(Data extract):
★ ★ ★ ★

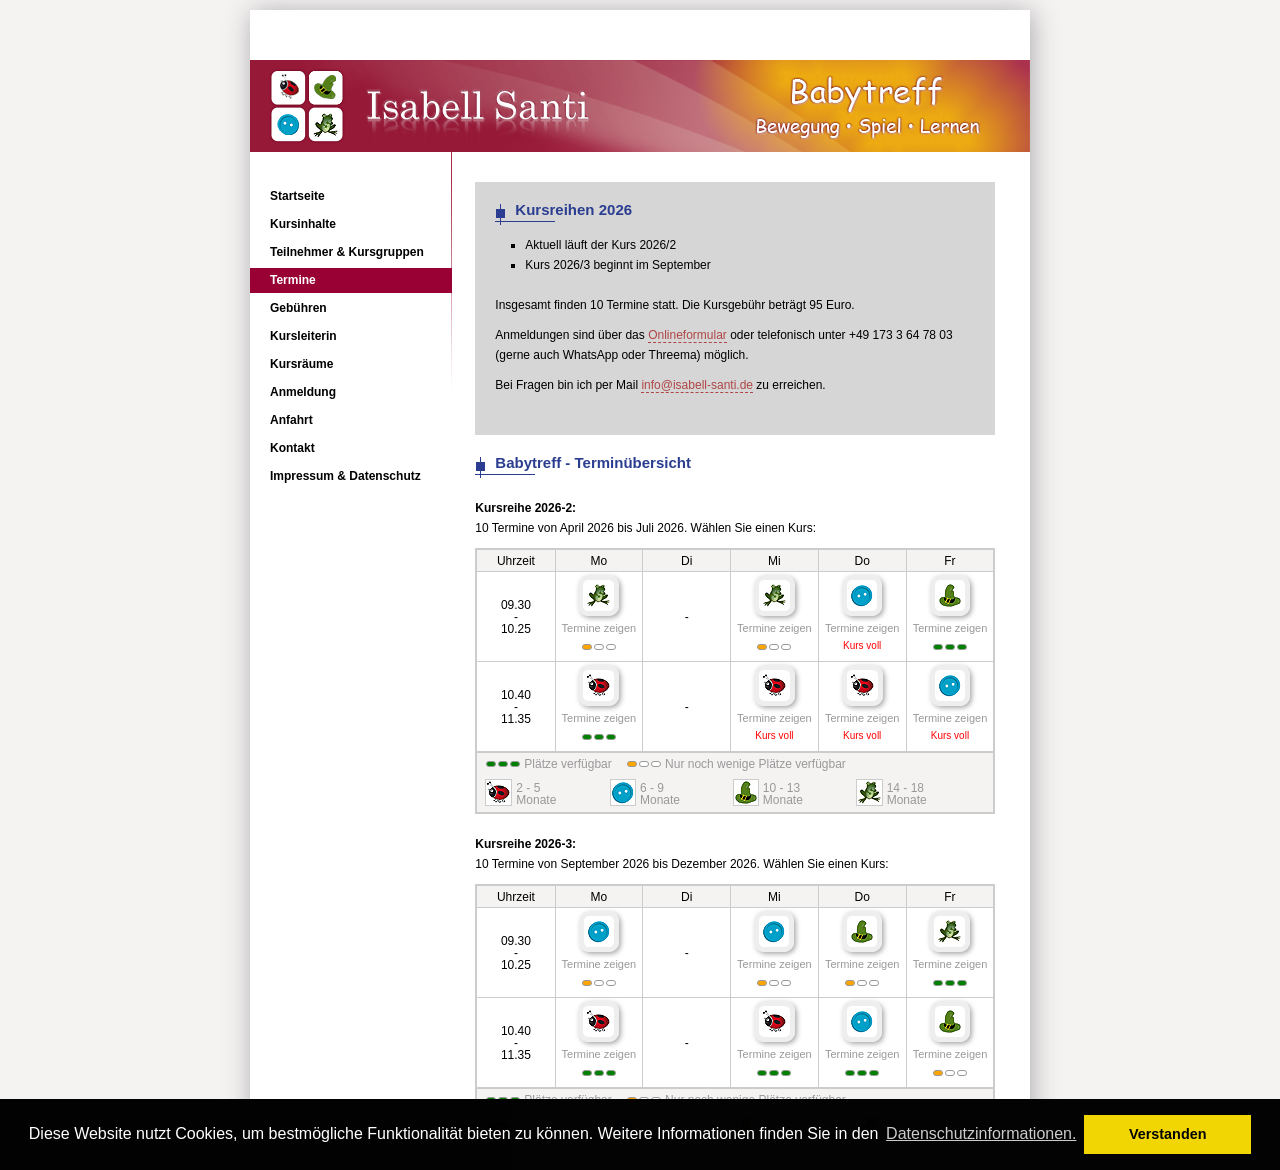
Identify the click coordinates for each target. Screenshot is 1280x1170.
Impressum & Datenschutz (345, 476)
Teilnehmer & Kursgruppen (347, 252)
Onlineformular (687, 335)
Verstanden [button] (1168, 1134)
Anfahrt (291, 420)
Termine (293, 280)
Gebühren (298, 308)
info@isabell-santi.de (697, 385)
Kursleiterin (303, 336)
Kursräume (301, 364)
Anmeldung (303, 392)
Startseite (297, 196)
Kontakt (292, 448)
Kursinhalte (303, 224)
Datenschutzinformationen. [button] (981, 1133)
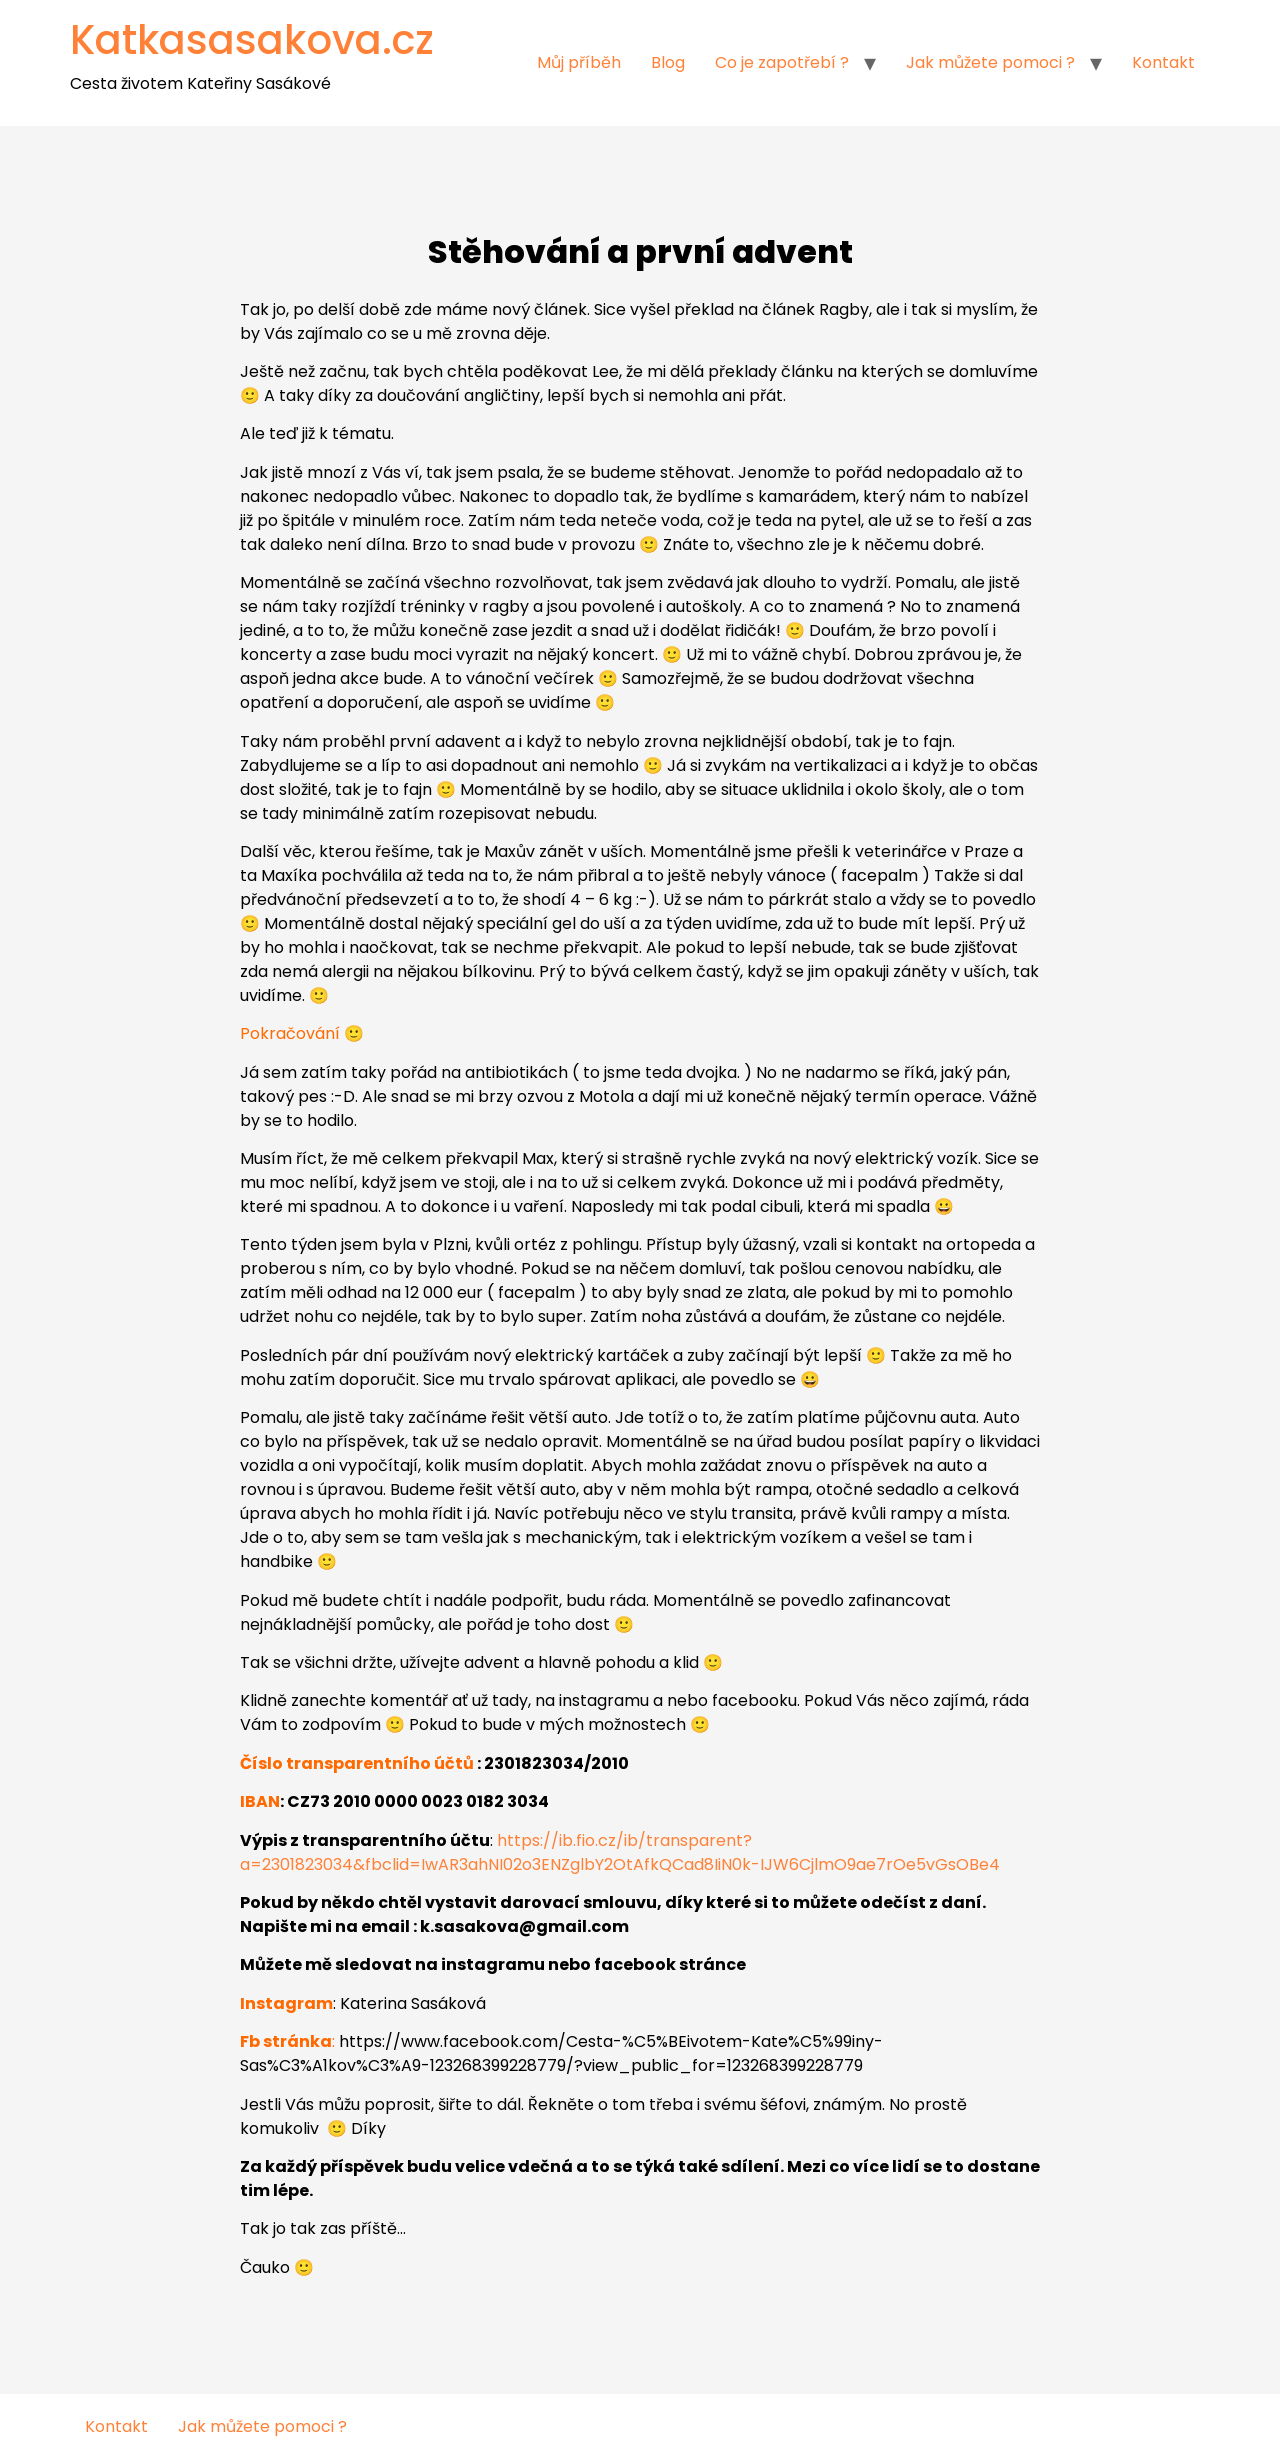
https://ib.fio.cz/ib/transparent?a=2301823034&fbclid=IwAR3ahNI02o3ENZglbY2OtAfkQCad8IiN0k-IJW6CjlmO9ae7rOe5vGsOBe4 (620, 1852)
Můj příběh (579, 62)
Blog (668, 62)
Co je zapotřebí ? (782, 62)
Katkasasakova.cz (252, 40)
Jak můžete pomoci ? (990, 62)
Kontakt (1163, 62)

★ ★ ★ ★

(What you should do): An exact copy is needed of the lines from the one containing "Co je zapotřebí ? (782, 62)" through the end of the records.

(The answer):
Co je zapotřebí ? (782, 62)
Katkasasakova.cz (252, 40)
Jak můžete pomoci ? (990, 62)
Kontakt (1163, 62)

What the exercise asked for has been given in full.